With the growth of other urban farming initiatives, multiple ways in which individuals can continue to buy fresh produce without having to cough up a fortune have popped up. The initiatives, which cater to a larger consumer group, meaning they produce fresh produce on a wide scale, are usually controlled rooms where fresh produce is grown and then sold to urban residents. Other initiatives, like Aggressively Organic – a name which is far too reflective of their products – work to encourage consumers to grow their own produce straight in their kitchen.
The pods, which the people over at Aggressively Organic call “Micro Dendritic Pod” or just the “AO Micro Pod,” can grow plants, flowers, and even trees with the larger sized seeds. The pods themselves are made from coconut coir, which is a product of coconut oil, and come with a growth medium and nutrient solution. Each kit, which is currently available for pre-order for $139, contains nine hexagon-shaped pods and a supply of 72 medium or large sized seeds.
Once the plants grow and the fruits or vegetables are ripe, people can simply pick the produce off the plant and reuse the pod with another seed. The company says that once the plant is harvested, one can continue to plant it year round, which is how it suggests that customers can receive a continuous supply of healthy, organic food.

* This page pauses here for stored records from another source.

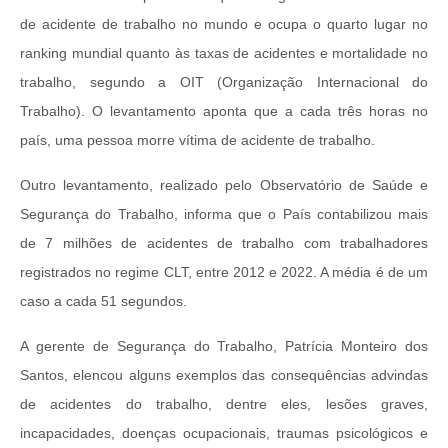
de acidente de trabalho no mundo e ocupa o quarto lugar no
ranking mundial quanto às taxas de acidentes e mortalidade no
trabalho, segundo a OIT (Organização Internacional do
Trabalho). O levantamento aponta que a cada três horas no
país, uma pessoa morre vítima de acidente de trabalho.
Outro levantamento, realizado pelo Observatório de Saúde e
Segurança do Trabalho, informa que o País contabilizou mais
de 7 milhões de acidentes de trabalho com trabalhadores
registrados no regime CLT, entre 2012 e 2022. A média é de um
caso a cada 51 segundos.
A gerente de Segurança do Trabalho, Patrícia Monteiro dos
Santos, elencou alguns exemplos das consequências advindas
de acidentes do trabalho, dentre eles, lesões graves,
incapacidades, doenças ocupacionais, traumas psicológicos e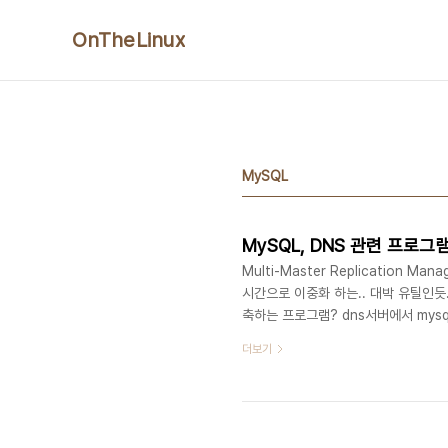
본문 바로가기
OnTheLinux
MySQL
MySQL, DNS 관련 프로그램
Multi-Master Replication M
시간으로 이중화 하는.. 대박 유틸인듯.. h
축하는 프로그램? dns서버에서 mysql의
bind.sourceforge.net/inde
더보기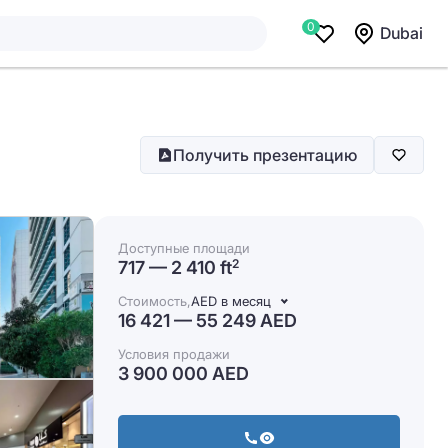
0
Dubai
Получить презентацию
Доступные площади
717 — 2 410 ft
2
Стоимость,
AED в месяц
16 421 — 55 249 AED
Условия продажи
3 900 000 AED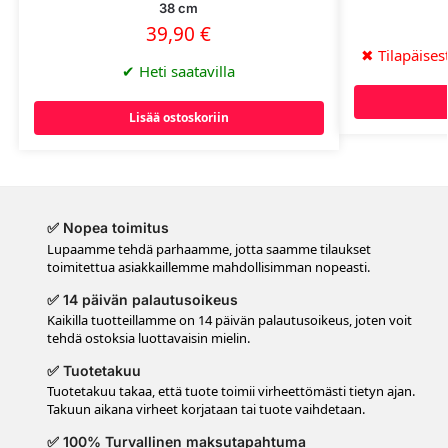
38 cm
39,90
€
✖
Tilapäisest
✔
Heti saatavilla
Lisää ostoskoriin
✅ Nopea toimitus
Lupaamme tehdä parhaamme, jotta saamme tilaukset
toimitettua asiakkaillemme mahdollisimman nopeasti.
✅ 14 päivän palautusoikeus
Kaikilla tuotteillamme on 14 päivän palautusoikeus, joten voit
tehdä ostoksia luottavaisin mielin.
✅ Tuotetakuu
Tuotetakuu takaa, että tuote toimii virheettömästi tietyn ajan.
Takuun aikana virheet korjataan tai tuote vaihdetaan.
✅ 100% Turvallinen maksutapahtuma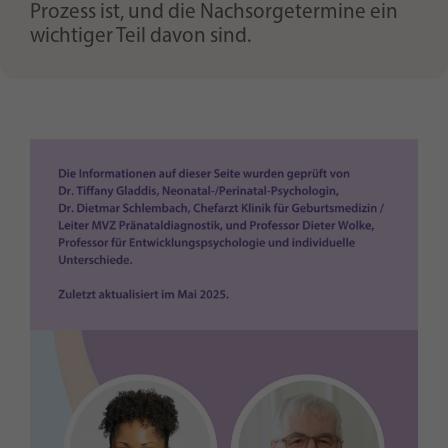
Prozess ist, und die Nachsorgetermine ein
wichtiger Teil davon sind.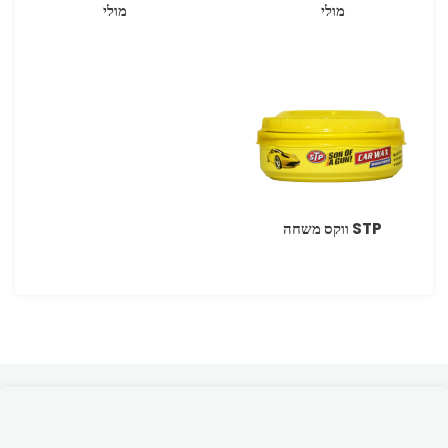
מולי
מולי
STP ווקס משחה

Aggressively Organic’s pods, however, differ from other companies that are also working to find alternative methods of urban farming. According to the company, the AO micro pods require far less water and no pesticides to grow fresh produce. Unlike farming using hydroponic technologies, which requires pumps and water filters, Aggressively Organic says not needing as much technology significantly lowers the cost.

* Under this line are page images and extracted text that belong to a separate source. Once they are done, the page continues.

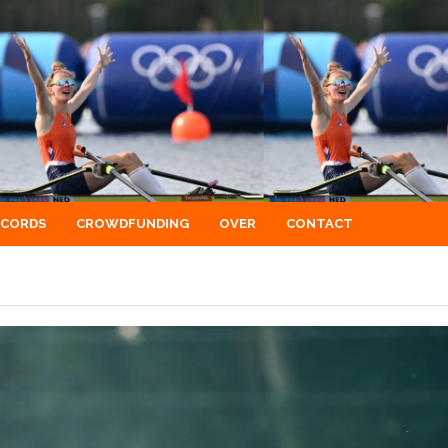
ECORDS
CROWDFUNDING
OVER
CONTACT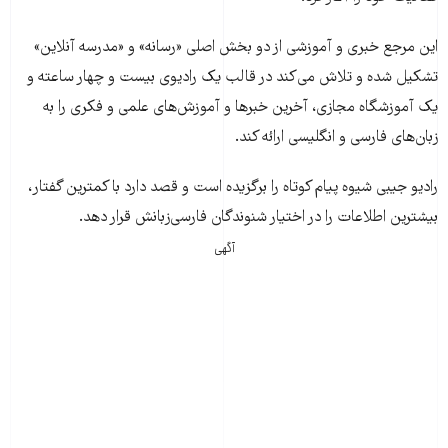
این مرجع خبری و آموزشی از دو بخش اصلی «رسانه» و «مدرسه آنلاین»
تشکیل شده و تلاش می‌کند در قالب یک رادیوی بیست و چهار ساعته و
یک آموزشگاه مجازی، آخرین خبرها و آموزش‌های علمی و فکری را به
زبان‌های فارسی و انگلیسی ارائه کند.
رادیو جیبی شیوه پیام کوتاه را برگزیده است و قصد دارد با کمترین گفتار،
بیشترین اطلاعات را در اختیار شنوندگان فارسی‌زبانش قرار دهد.
آگهی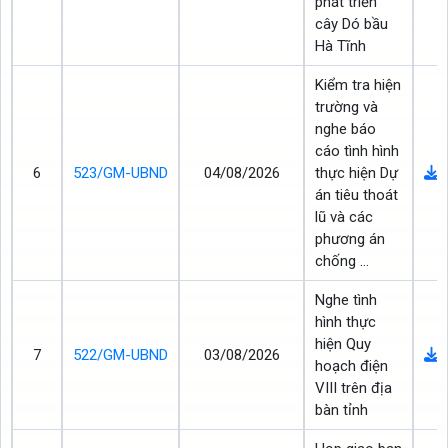
phát triển
cây Dó bầu
Hà Tĩnh
Kiểm tra hiện
trường và
nghe báo
cáo tình hình
6
523/GM-UBND
04/08/2026
thực hiện Dự
án tiêu thoát
lũ và các
phương án
chống ...
Nghe tình
hình thực
hiện Quy
7
522/GM-UBND
03/08/2026
hoạch điện
VIII trên địa
bàn tỉnh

The availability of fresh, organic produce, which feeds into a bigger conversation around food insecurity in cities, is primarily a concern for low-income individuals who usually do not have access to these fresh produce due to its hefty price tag. Even the AO micro pods, which are marketed as being significantly cheaper than other home-grown fresh produce, are relatively expensive at $139.
To address this issue, Aggressively Organic has proposed a model that would allow low-income individuals to be supplied with six harvest-ready plants that can be exchanged up to 24 times every month at $50. They can also either pay for the six-pack of plants over installments or through the US government assistance program known as SNAP. Although this model could potentially work for both low and higher income individuals to benefit from Aggressively Organic’s technology, the model has not been finalized yet.